• Task goal: Filter the listing below down to the lines holding the word "information", and copy those lines.
--
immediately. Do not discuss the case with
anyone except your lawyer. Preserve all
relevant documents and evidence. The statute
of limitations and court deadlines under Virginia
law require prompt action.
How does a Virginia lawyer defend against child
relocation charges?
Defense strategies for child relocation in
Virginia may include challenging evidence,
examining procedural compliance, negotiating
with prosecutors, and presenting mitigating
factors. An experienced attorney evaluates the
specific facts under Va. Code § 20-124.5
--
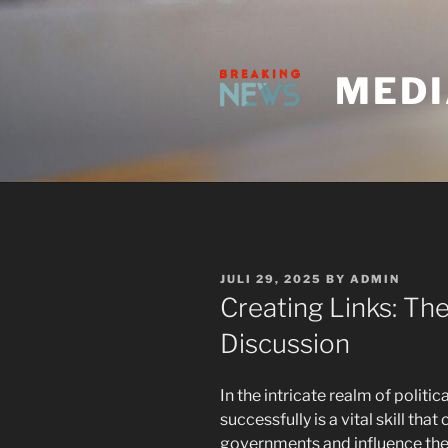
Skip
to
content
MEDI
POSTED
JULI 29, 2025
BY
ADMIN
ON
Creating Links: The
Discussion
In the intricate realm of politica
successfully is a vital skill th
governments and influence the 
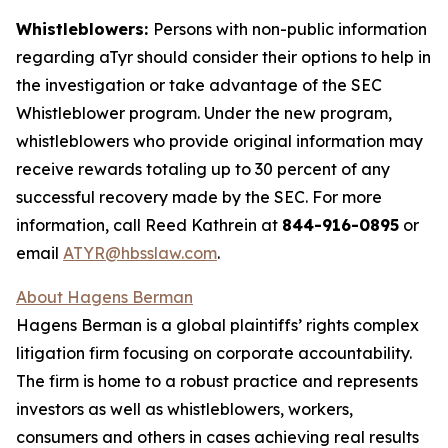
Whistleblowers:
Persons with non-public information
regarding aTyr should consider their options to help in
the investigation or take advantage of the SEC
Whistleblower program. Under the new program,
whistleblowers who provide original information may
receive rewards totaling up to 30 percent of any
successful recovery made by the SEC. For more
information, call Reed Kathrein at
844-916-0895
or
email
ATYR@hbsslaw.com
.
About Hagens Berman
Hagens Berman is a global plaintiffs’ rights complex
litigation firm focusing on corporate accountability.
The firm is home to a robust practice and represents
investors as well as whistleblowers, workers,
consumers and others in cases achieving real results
--
• Solution to this problem:
Persons with non-public information
whistleblowers who provide original information may
information, call Reed Kathrein at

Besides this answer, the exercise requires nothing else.